• **Task directions**: Using the data below, print exactly the line with "Describe the element", the line with "pyautogui.click(x=<x>, y=<y>)", and every line between them, but none of the pictures.

• **Data**:
*-*-*
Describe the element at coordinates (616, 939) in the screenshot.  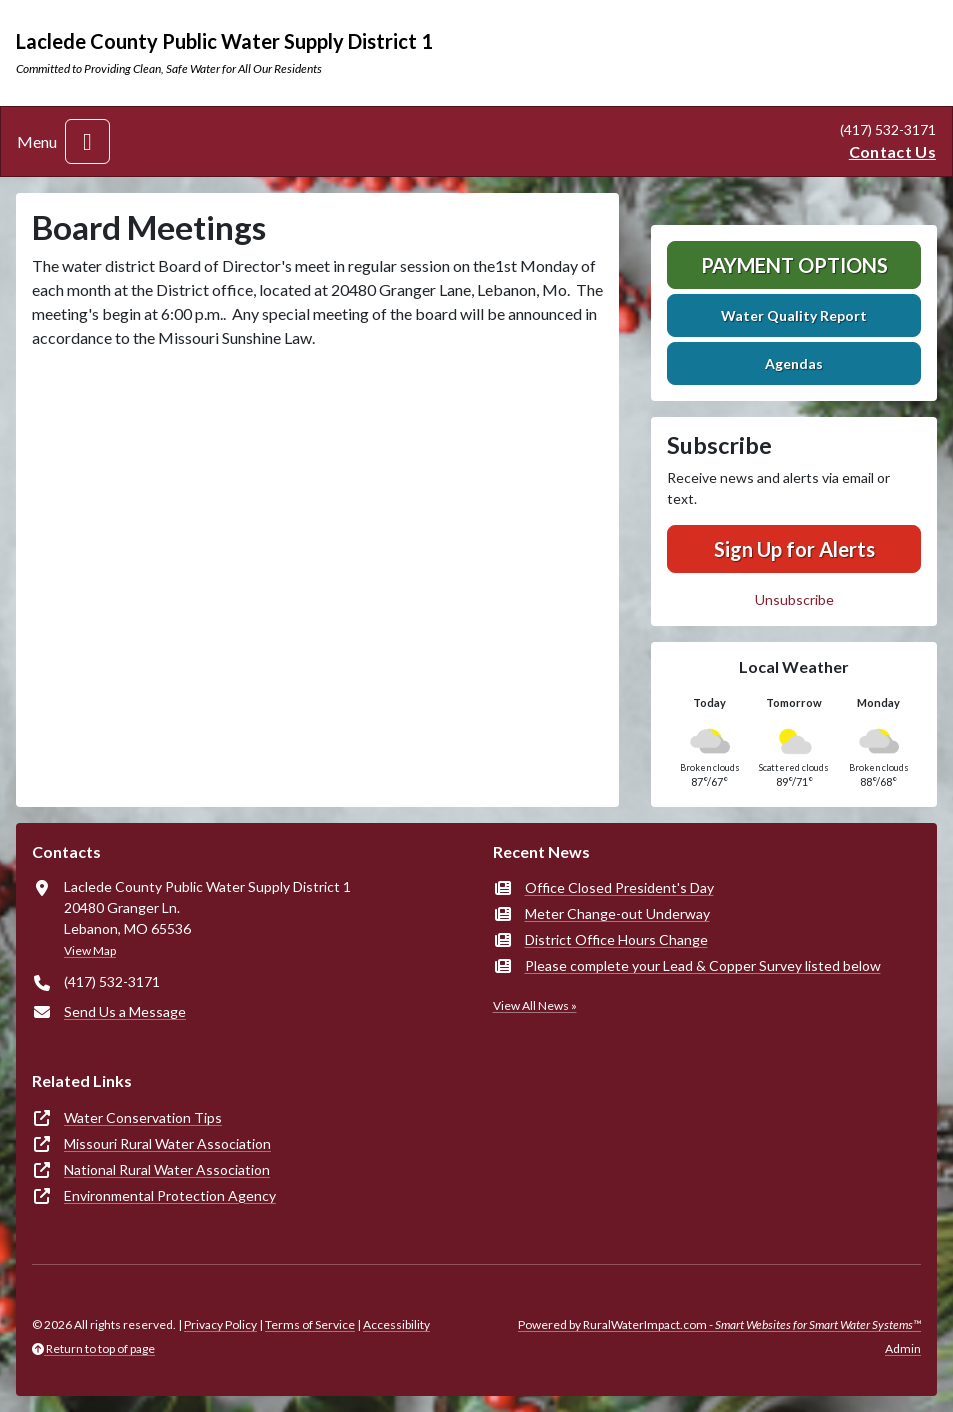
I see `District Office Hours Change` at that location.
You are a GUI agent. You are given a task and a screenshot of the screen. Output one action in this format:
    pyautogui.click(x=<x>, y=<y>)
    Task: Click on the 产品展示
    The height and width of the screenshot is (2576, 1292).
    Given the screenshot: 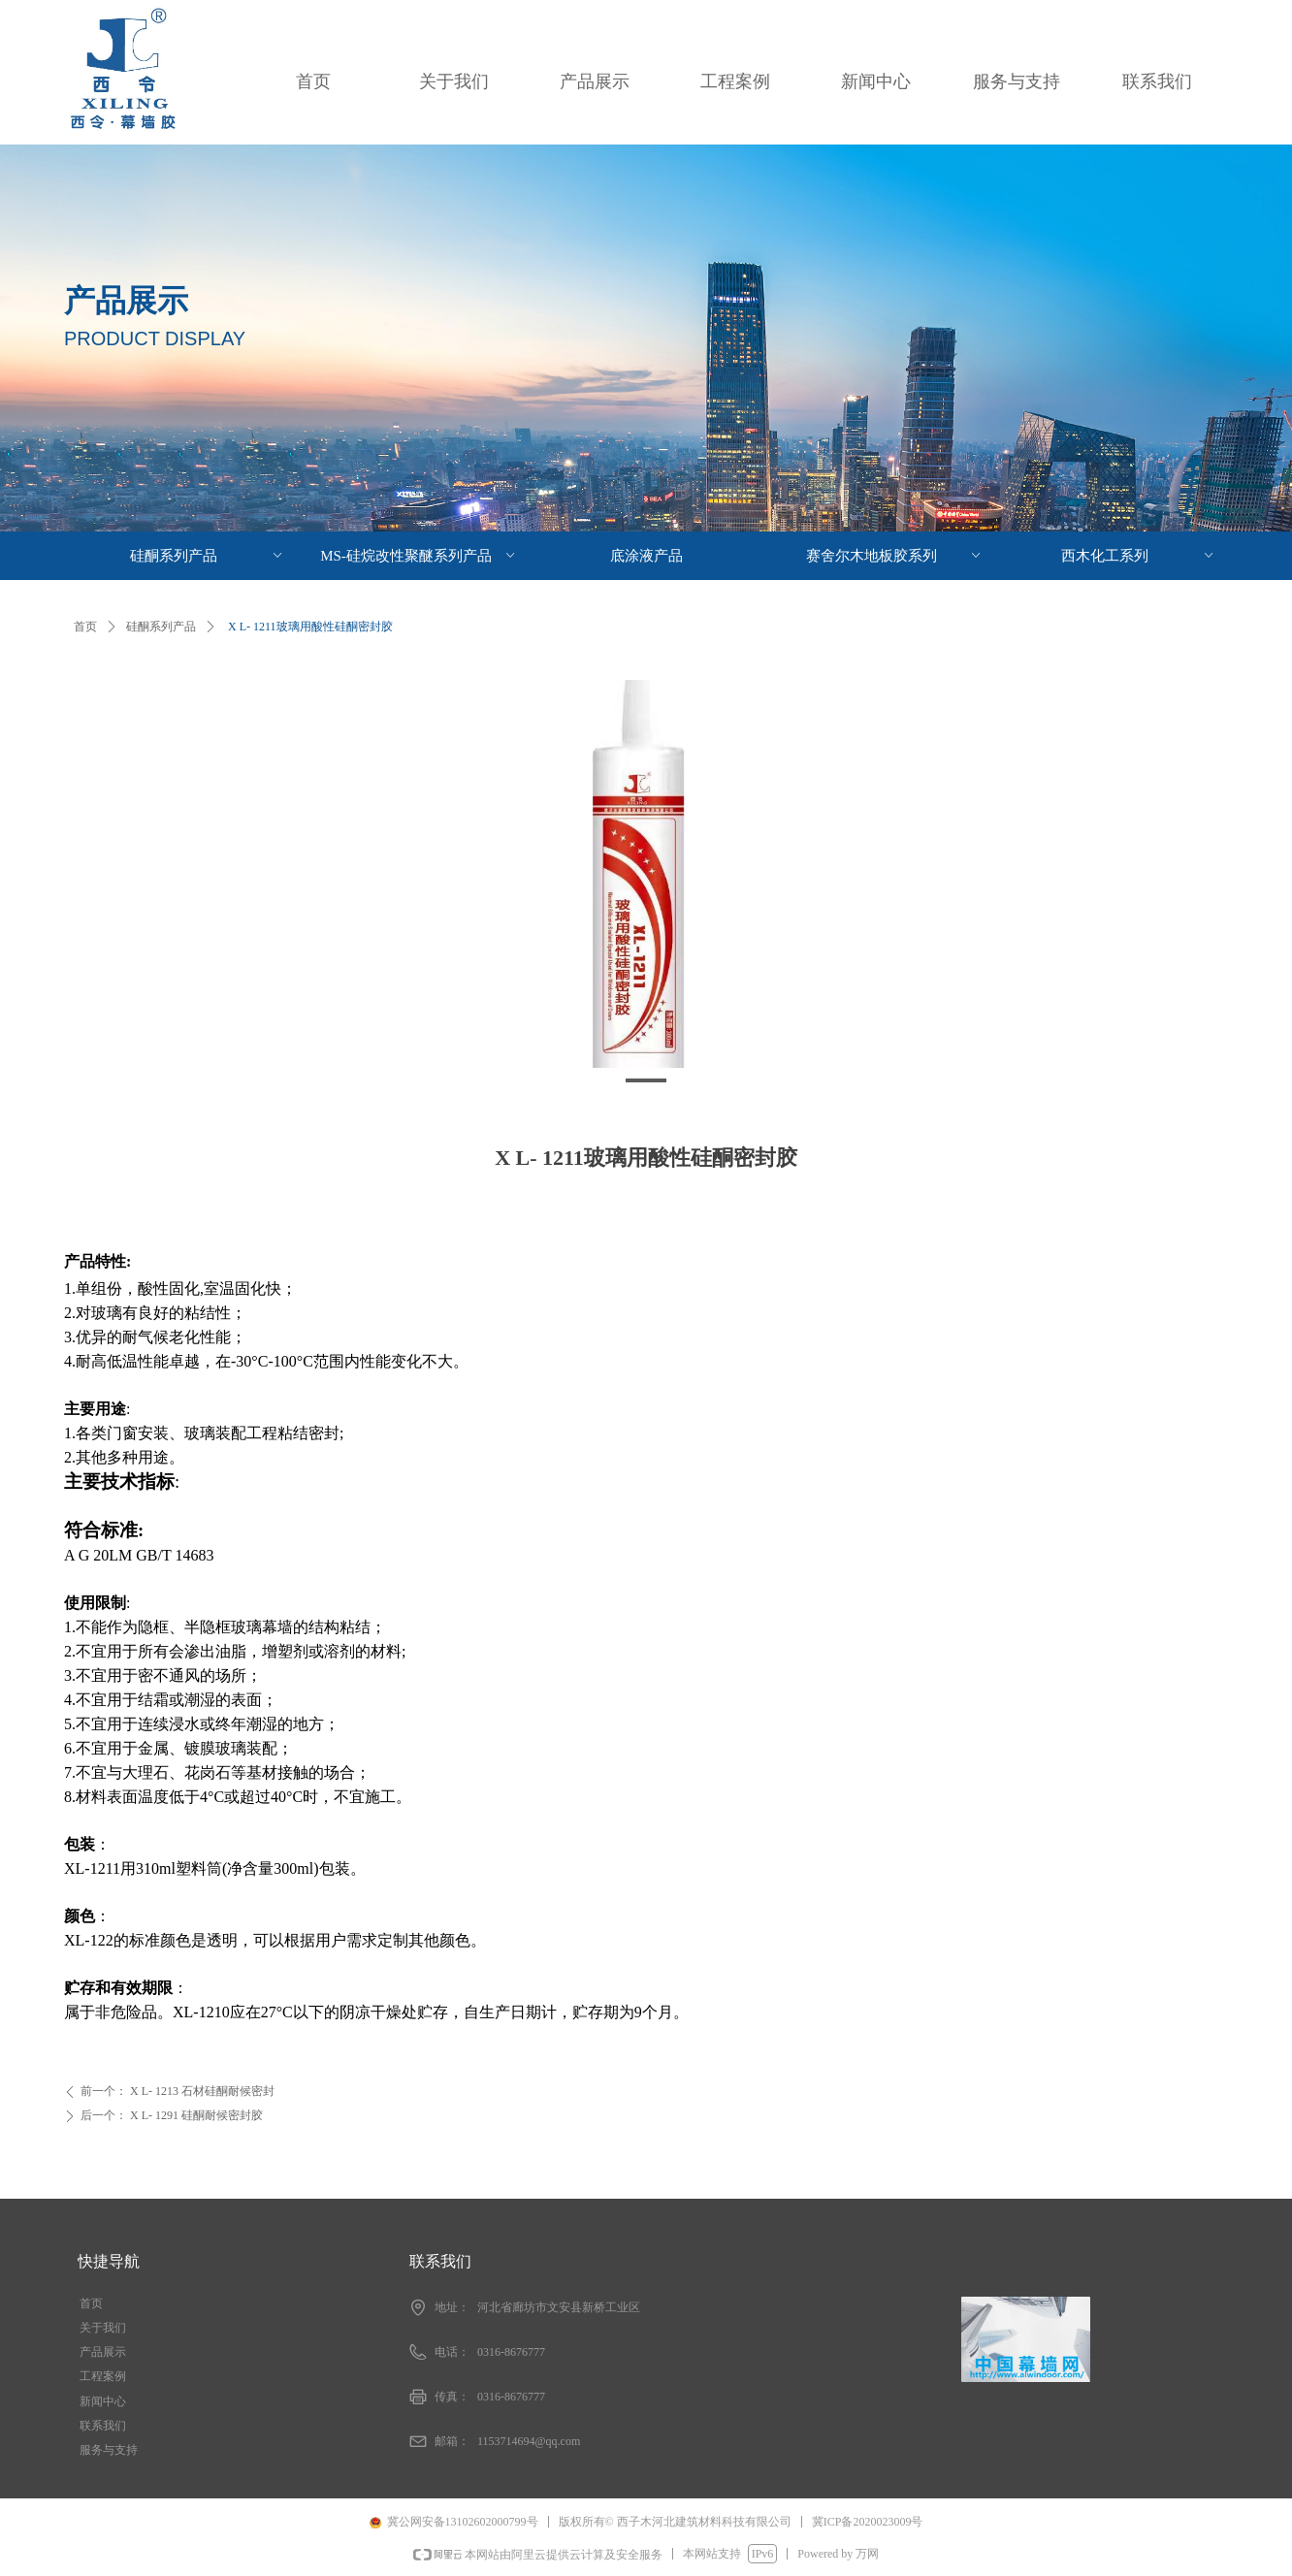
*-*-*
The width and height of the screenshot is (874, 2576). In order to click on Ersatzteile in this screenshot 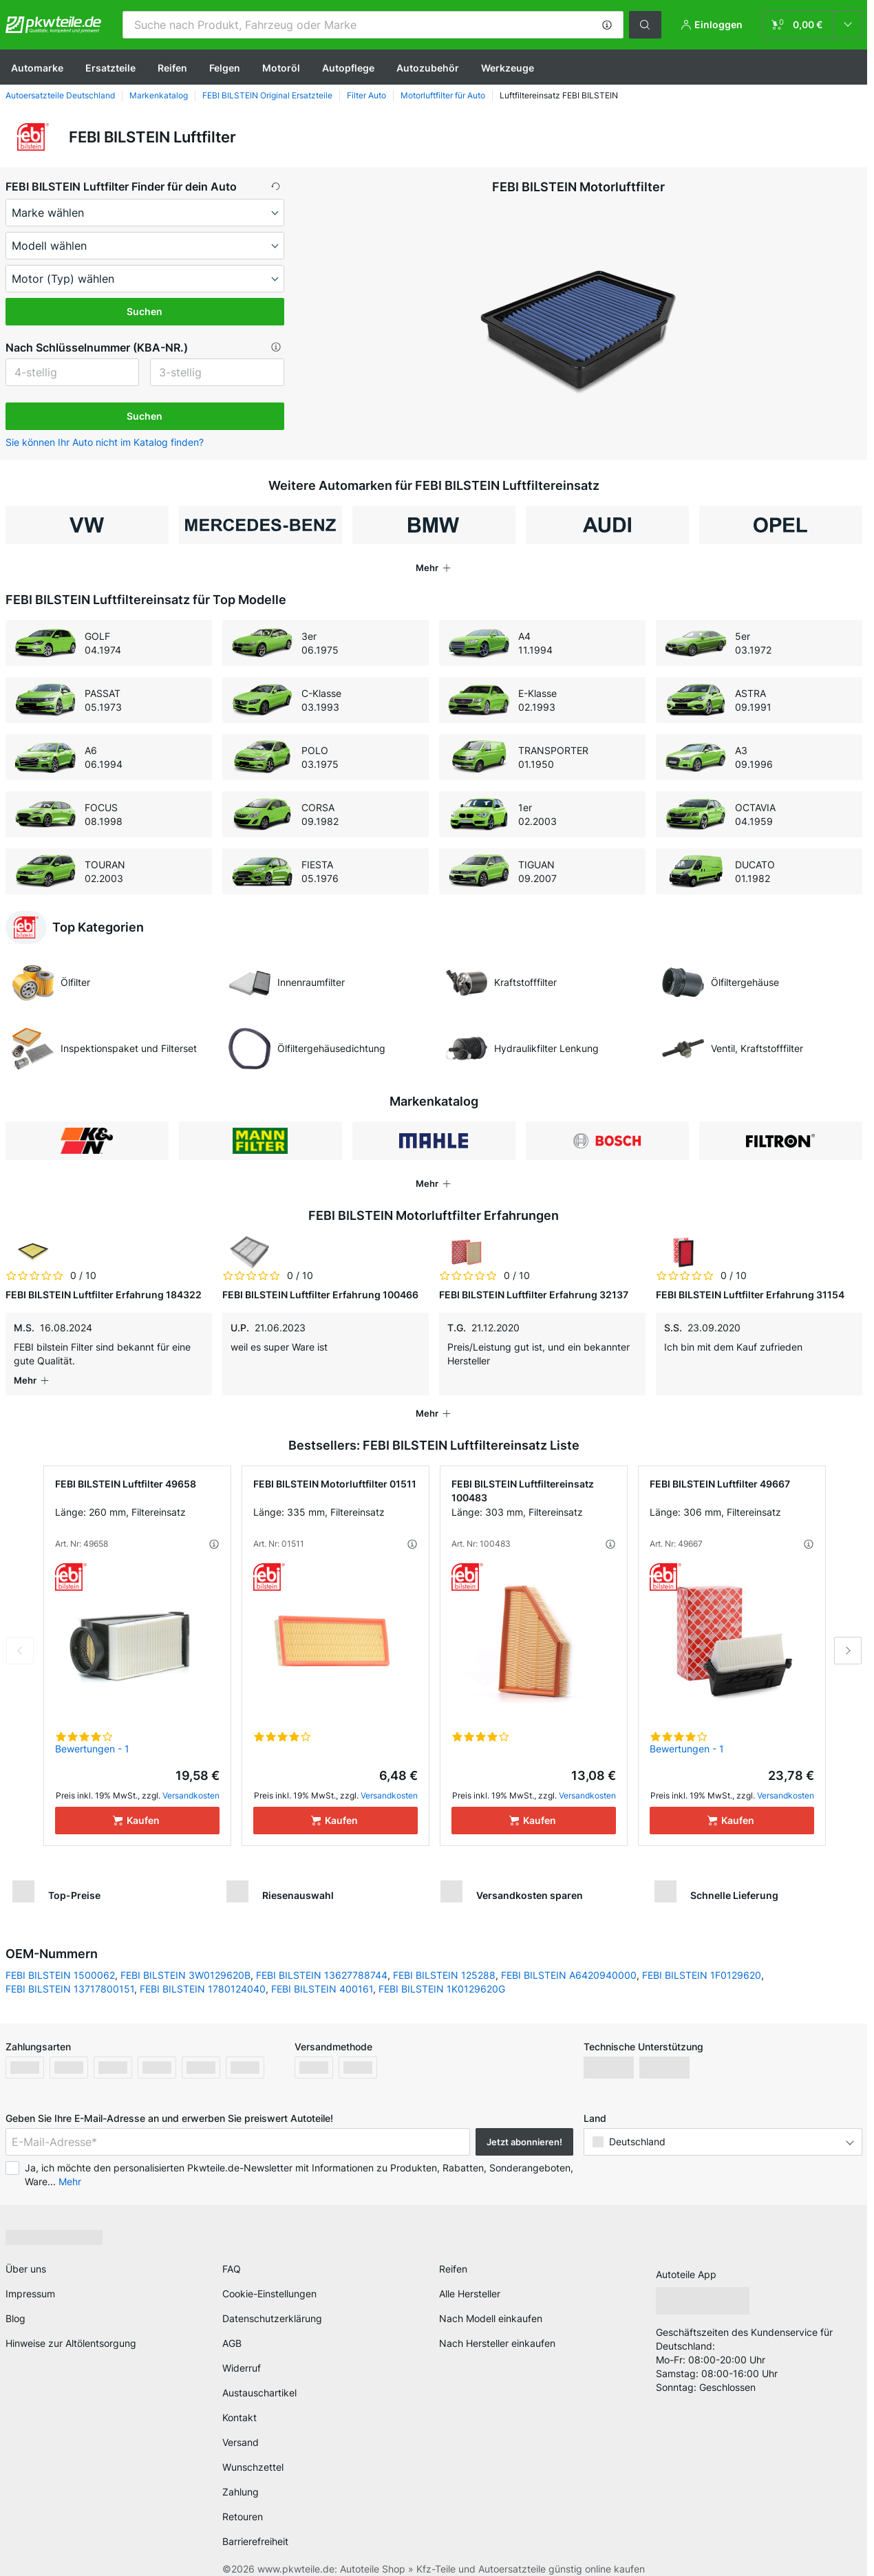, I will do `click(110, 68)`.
*-*-*
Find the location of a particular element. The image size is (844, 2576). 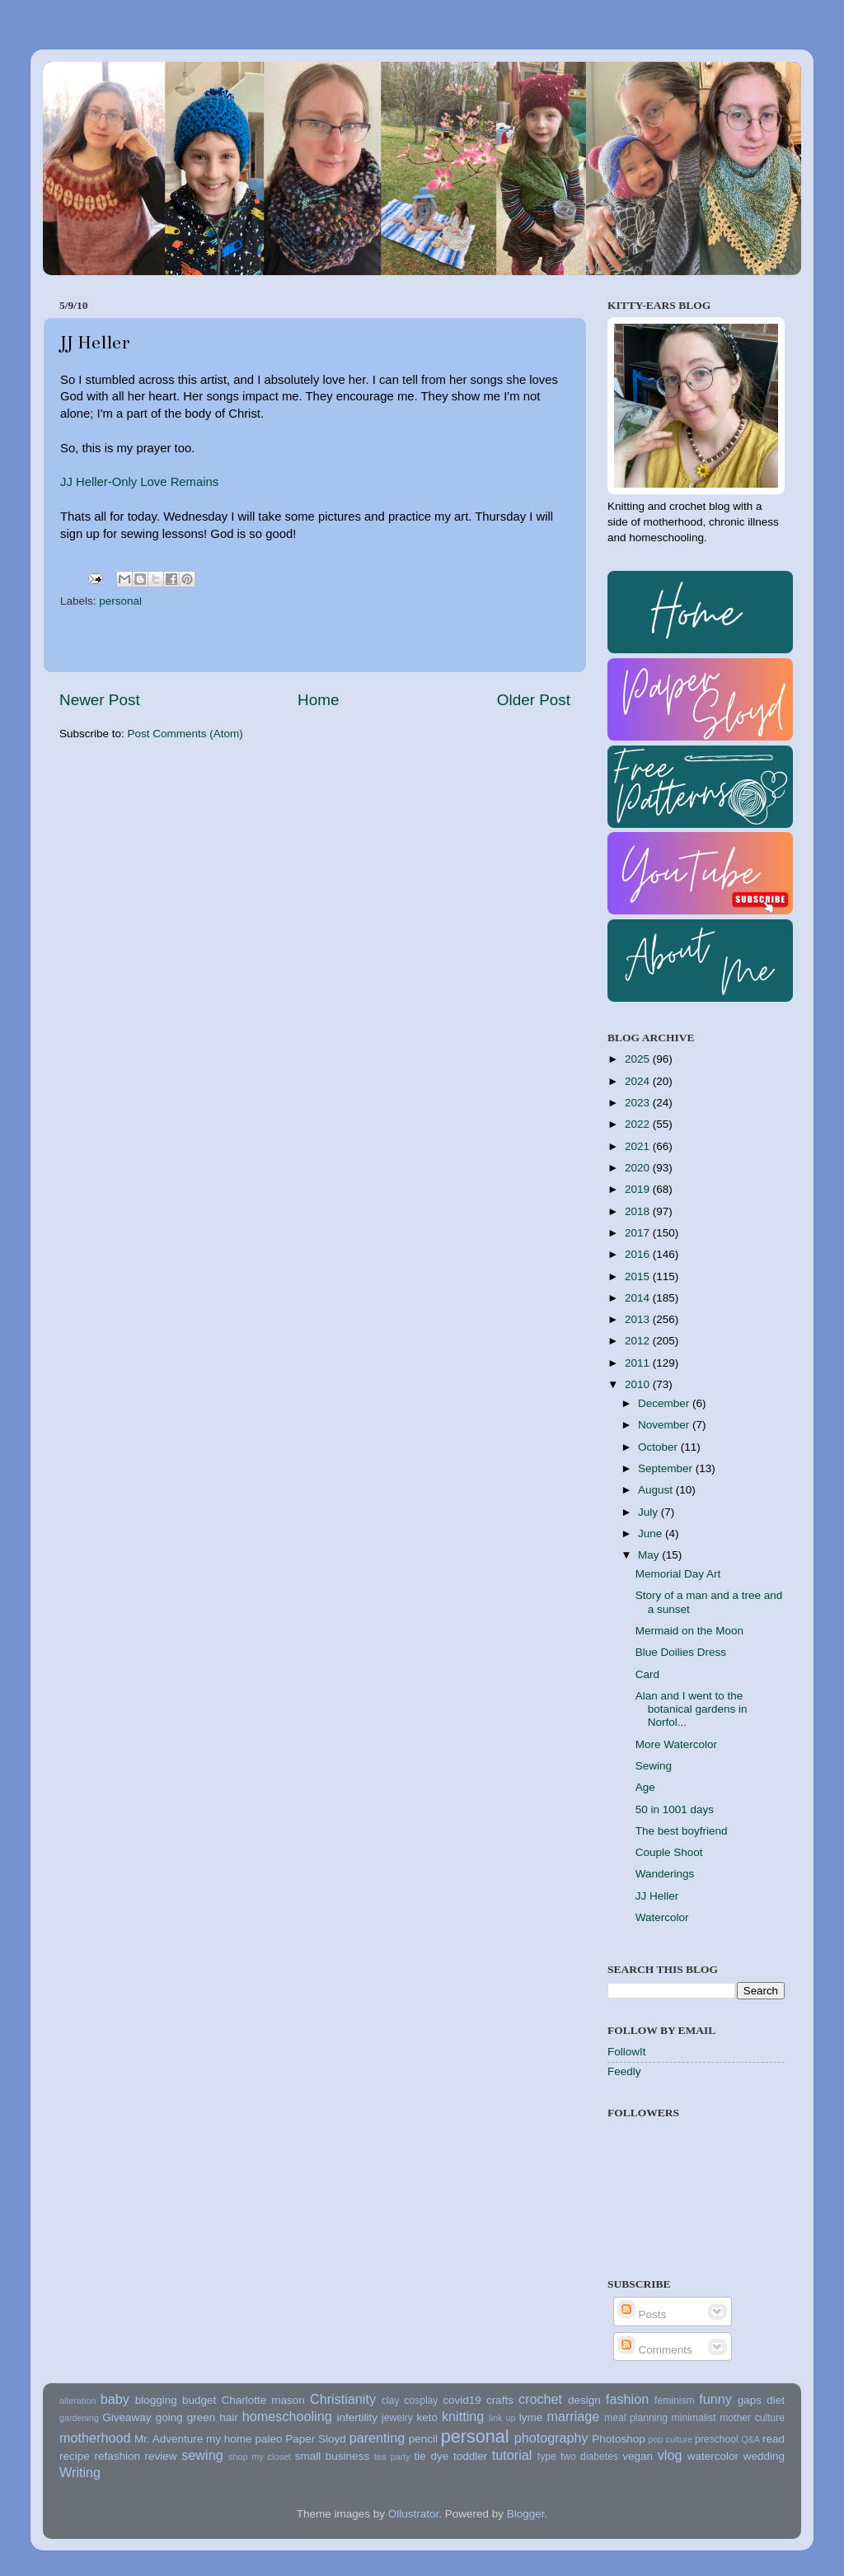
*-*-*
• **Response area**:
Describe the element at coordinates (616, 939) in the screenshot.  
I see `District Office Hours Change` at that location.
You are a GUI agent. You are given a task and a screenshot of the screen. Output one action in this format:
    pyautogui.click(x=<x>, y=<y>)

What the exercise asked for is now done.